I've got one last batch cookin' too. My usual cut off date is the end of July, but I remember last year I had wished I'd done one more batch or so after that. I'd been looking for a good choice for my last batch, but I've let my breeder queen colonies get large and honey'd up and don't like to disturb them this late in the summer.
This graft/grid placement date was 8-3-14. due to hatch 8-15-14.
Velbert sent me a nice juicy Pol-line from his breeder and I couldn't resist getting some daughters locally mated with my stock & overwinter. I came across her, still in a small colony and it was a great opportunity to get some larva. I was impressed by her pattern and her looks as a new young queen. Those potential superstars always have a superior work force right from the start, even in a mating nuc. The organization and effeciency is very noticable.
The issue isn't so much getting them to rear up the cells, It is where are you going to place them when they are done? What are you going to do with your cell builder when it is done? If it's queenless it will need time to build up before fall. Or you'll have to distribute frames to other hives.
And this time of year, time is running out.
I brushed more young bees into my queenless cell builder before this last batch. As soon as the cells are capped they will go into the incubator to free up this colony to receive a mated queen ASAP.

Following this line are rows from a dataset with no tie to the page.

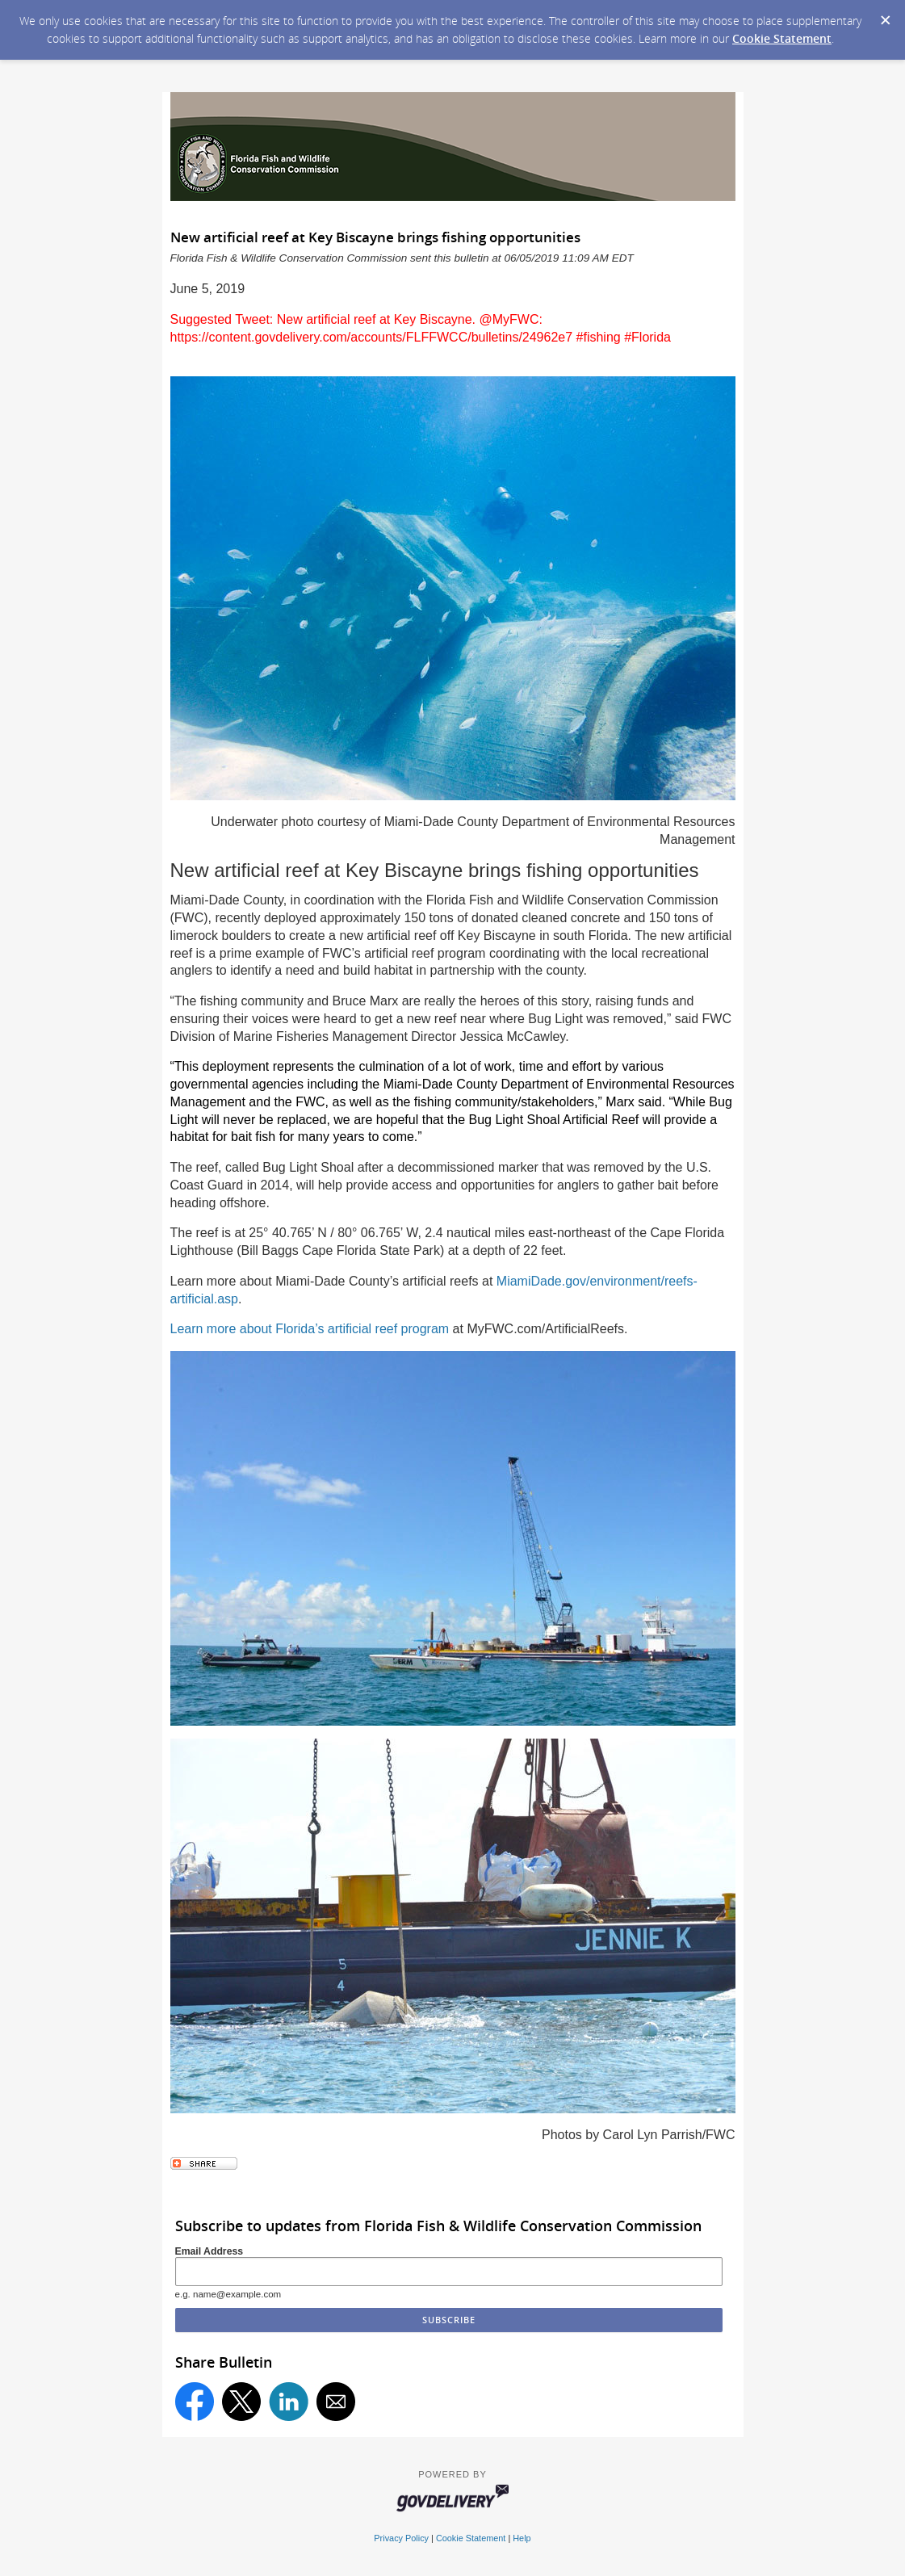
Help (521, 2538)
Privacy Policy (401, 2538)
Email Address (209, 2251)
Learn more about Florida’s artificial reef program (310, 1329)
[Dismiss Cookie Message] (885, 15)
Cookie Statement (782, 38)
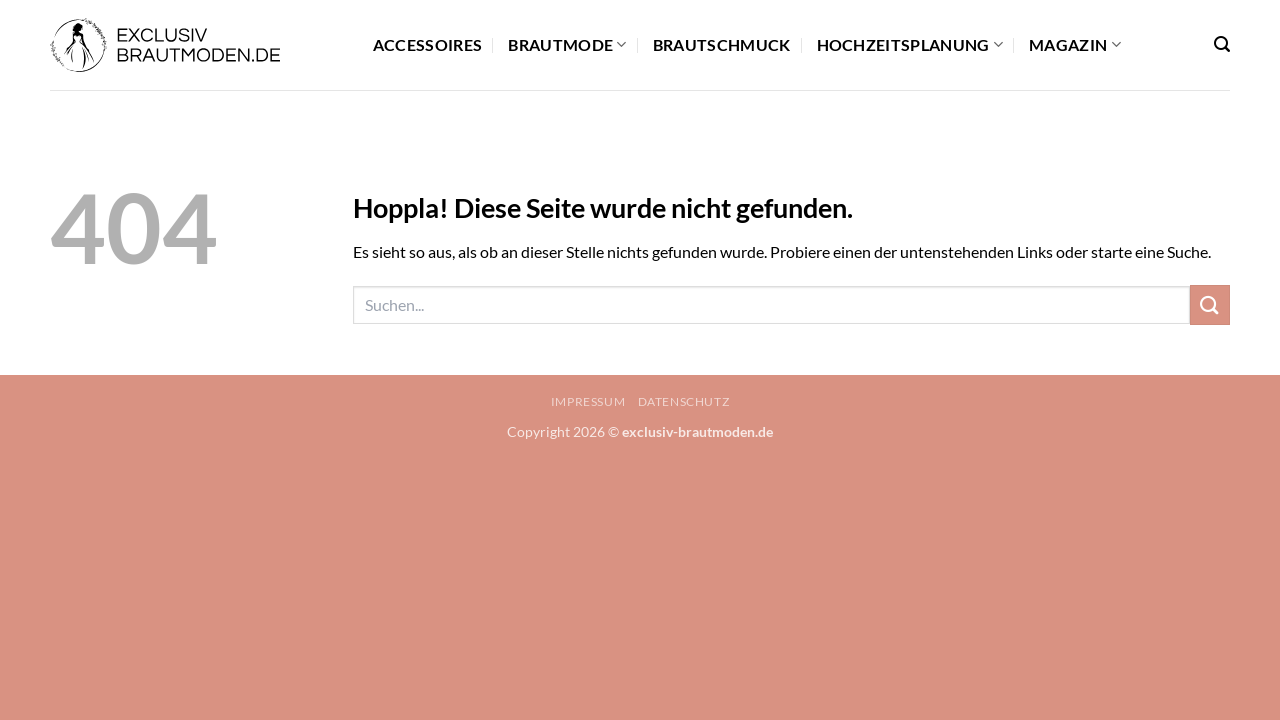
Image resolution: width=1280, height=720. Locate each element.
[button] (1222, 44)
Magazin (1075, 45)
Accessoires (428, 44)
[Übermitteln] (1210, 304)
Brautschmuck (722, 44)
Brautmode (567, 45)
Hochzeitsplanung (910, 45)
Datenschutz (684, 401)
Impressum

Cells about day 4-5. Well started and well fed. (I actually got two additional single bar frames started as well, for a total of about 58 good starts.) Although I found the marked queen before I brushed the new cell builder bees, this time of year there can easily be a second queen, a daughter also residing in the hive in addition to the older queen. Glad to see they started the cells and no young queen accidently got through. I ran them through an excluder just to be sure, But you are not
really sure until you see cells successfully started and tended.
Disrupting a donor hive for fresh young bees to freshen the starter colony is also a consideration this late in the summer.
Queenless nucs are targets for robbing this time of year. A queenless nuc that is being
fed is really a target.
My established mating nucs hanging on the fence are strong enough to ward off robbing. I still have a call for mated queens locally-so the current queens will be sold and these pol-line virgins installed. With no time to build back up due to too many broodless periods, I will combine these nucs with the divided deeps you see on the benches. I may end up with extra queens, but I'll deal with that if necessary.
I guess what I am saying is, iI will likely have to sacrifice being able to overwinter any nucs I rear late queens in, due to no time to build numbers of young bees back up before fall.
I also still have fairly good mature drone populations. Although not as many as early spring, by feeding my larger hives protein, they continue to rear drones.
2 colonies in a divided single box really need to be equalized before late fall. By combining the frames from the fence nucs I will have the resources to do that.
I successfully overwintered some really small mating nucs last year with
very cold temps. I use a fortified sugar block on all colonies in a single deep and insulate the hive more throughly than larger hives.